**DATA TO EXAMINE:**
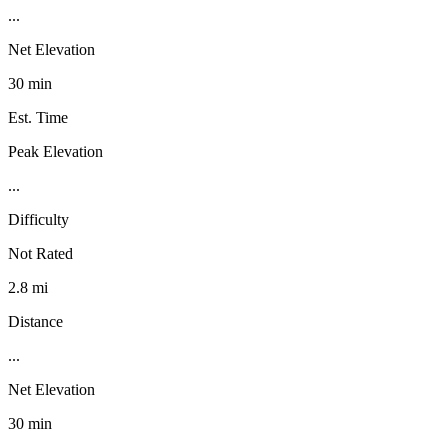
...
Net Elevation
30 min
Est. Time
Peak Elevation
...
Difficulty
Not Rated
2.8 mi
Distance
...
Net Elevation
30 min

--

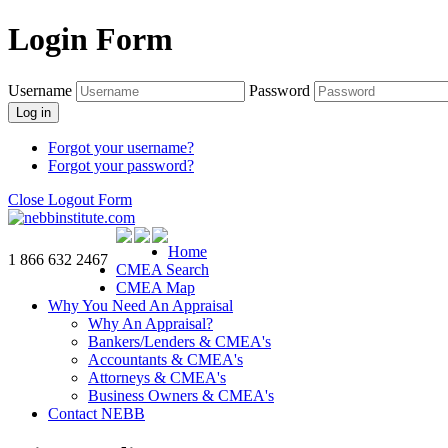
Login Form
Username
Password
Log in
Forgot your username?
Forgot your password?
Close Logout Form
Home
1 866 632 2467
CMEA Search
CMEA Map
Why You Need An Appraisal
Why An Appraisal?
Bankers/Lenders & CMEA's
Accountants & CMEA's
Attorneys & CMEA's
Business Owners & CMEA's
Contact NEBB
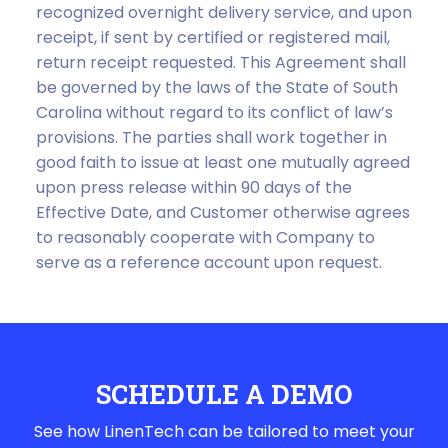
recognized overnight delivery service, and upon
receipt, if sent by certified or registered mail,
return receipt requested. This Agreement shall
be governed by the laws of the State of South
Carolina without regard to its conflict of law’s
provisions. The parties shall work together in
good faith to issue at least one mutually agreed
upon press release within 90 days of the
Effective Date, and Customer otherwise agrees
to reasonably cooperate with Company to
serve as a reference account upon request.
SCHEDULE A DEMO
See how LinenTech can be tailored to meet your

**WHAT IS NEEDED:**
Check every line above for the word "Forgot" and copy those that have it.

**SOLUTION FOR THIS EXERCISE:**
Forgot your username?
Forgot your password?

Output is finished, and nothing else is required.